Pope Gregory XIII, having been persuaded that the solar calendar was inaccurate and required correction, decided to correct the calendar with the help of his two Vatican astronomers. By means of a narrow ray of sunlight, which fell across the floor of the so-called “calendar room” in the Vatican, it was proven to the Pope that the real length of the tropical solar year is not 365 and a quarter days, as it is counted in the Julian calendar, but slightly less. In reality, the tropical solar year is equal to 365 days, 5 hours, 48 minutes, and approximately 46 seconds. In the Julian calendar it is counted as 365 days and precisely 6 hours.

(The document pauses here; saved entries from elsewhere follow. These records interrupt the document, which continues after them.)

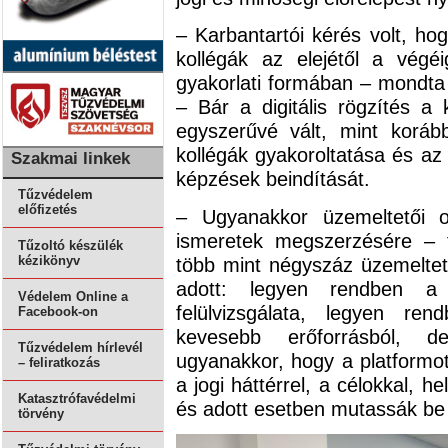
– Karbantartói kérés volt, ho
kollégák az elejétől a végé
gyakorlati formában – mondta 
– Bár a digitális rögzítés 
egyszerűvé vált, mint koráb
kollégák gyakoroltatása és a
Szakmai linkek
képzések beindítását.
Tűzvédelem
előfizetés
– Ugyanakkor üzemeltetői o
ismeretek megszerzésére – t
Tűzoltó készülék
több mint négyszáz üzemeltető
kézikönyv
adott: legyen rendben a 
Védelem Online a
felülvizsgálata, legyen re
Facebook-on
kevesebb erőforrásból, de
Tűzvédelem hírlevél
ugyanakkor, hogy a platformo
– feliratkozás
a jogi háttérrel, a célokkal, 
Katasztrófavédelmi
és adott esetben mutassák be 
törvény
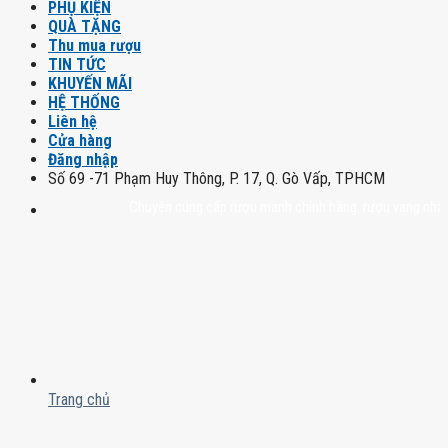
PHỤ KIỆN
QUÀ TẶNG
Thu mua rượu
TIN TỨC
KHUYẾN MÃI
HỆ THỐNG
Liên hệ
Cửa hàng
Đăng nhập
Số 69 -71 Phạm Huy Thông, P. 17, Q. Gò Vấp, TPHCM
Chuyên cung cấp rượu mạnh chính hãng, rượu vang nhập khẩu ca
Trang chủ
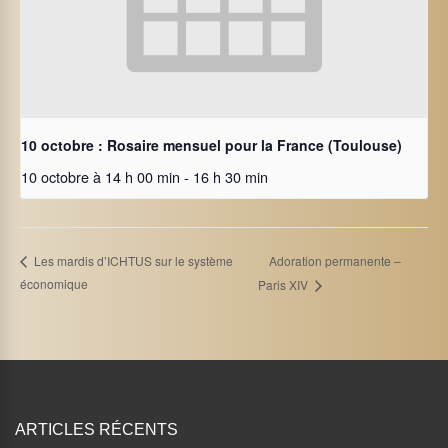
10 octobre : Rosaire mensuel pour la France (Toulouse)
10 octobre à 14 h 00 min
-
16 h 30 min
Adoration permanente –
Les mardis d’ICHTUS sur le système
économique
Paris XIV
ARTICLES RÉCENTS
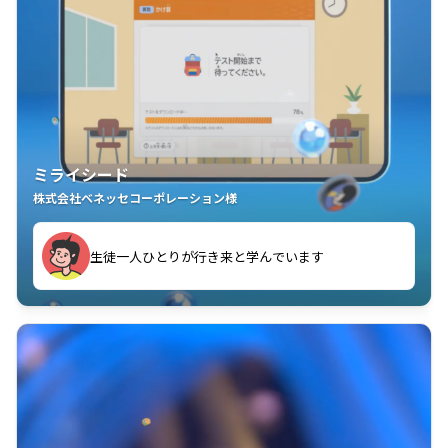
ミライシード
株式会社ベネッセコーポレーション様
ことが楽しい」を実感しています
生徒一人ひとりが行き来と学んでいます
教室中の児童生徒が「問題が解けてうれしい」「解く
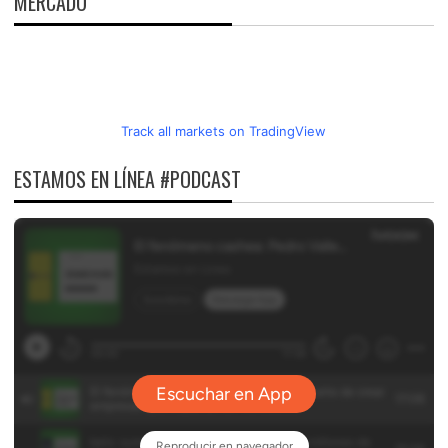
MERCADO
Track all markets on TradingView
ESTAMOS EN LÍNEA #PODCAST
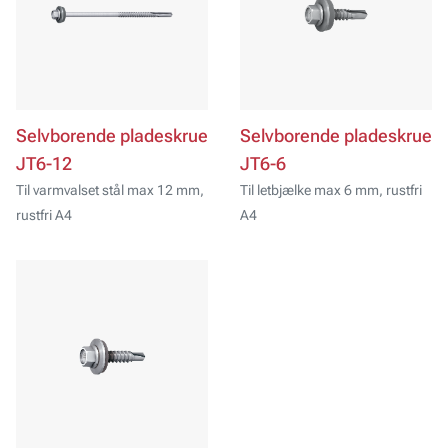
Selvborende pladeskrue
Selvborende pladeskrue
JT6-12
JT6-6
Til varmvalset stål max 12 mm,
Til letbjælke max 6 mm, rustfri
rustfri A4
A4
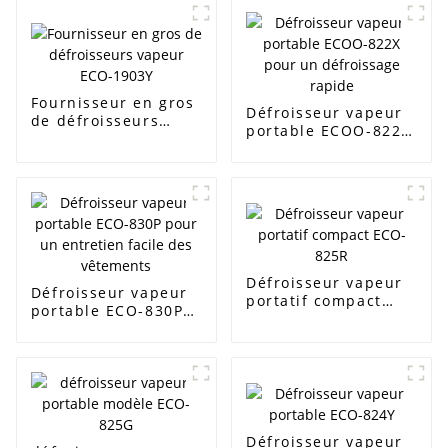
Fournisseur en gros
Défroisseur vapeur
de défroisseurs
portable ECOO-822X
vapeur ECO-1903Y
pour un défroissage
rapide
Défroisseur vapeur
Défroisseur vapeur
portatif compact
portable ECO-830P
ECO-825R
pour un entretien
facile des vêtements
Défroisseur vapeur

Impressed by such obvious inaccuracy, the Pope decided to correct a calendar that had been working perfectly for over 1,200 years. In the Julian calendar each fourth year is a leap year, i.e. there are three consecutive years of 365 days each, while in the fourth year an extra day is added at the end of February (February 29th). In order to reduce the average length of the year and have it approximate the tropical year, the Pope decided to abolish some of the leap years.
In the Gregorian reform the leap year is abolished in those century years whose centuries are not exactly divisible by 400, i.e. 1700, 1800, 2100, 2200, etc. In the century years that are exactly divisible by 400, the leap years are not abolished, i.e. in 1600, 2000, 2400, etc. Aside from this “correction,” nothing has changed in relation to the Julian calendar, i.e. every fourth year (besides those mentioned above) is a leap year just as in the Julian calendar.
Why has this “correction” been made and to what has it led? Let us look at the explanation provided by Pope Gregory XIII himself in his famous papal bull Inter Gravissimas, issued on February 24, 1582. In it he says: “It has been our concern not only to restore the equinox to its erstwhile appointed place, from which it has moved approximately ten days from the time of the Nicean Council (325 A.D.), and to return to the 14th Moon is proper place, from which it currently digresses by four or five days, but also to establish means and rules by which it could be achieved that in the future the equinox and the 14th Moon would never move from their places.” It is hard to imagine that Pope Gregory XIII did not know that what he had expressed in his bull was, firstly, absolutely impossible, secondly – totally unnecessary, and thirdly – extremely detrimental.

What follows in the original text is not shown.